▶ [TASK DESCRIPTION] In this exercise, write out the data word for word and leave every image out.

▶ [MATERIAL PROVIDED]
--------------------
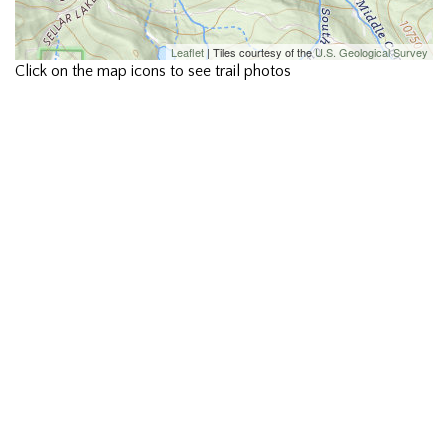
Leaflet
| Tiles courtesy of the
U.S. Geological Survey
Click on the map icons to see trail photos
--------------------
▶ [RESPONSE TO THE TASK]
Leaflet
| Tiles courtesy of the
U.S. Geological Survey
Click on the map icons to see trail photos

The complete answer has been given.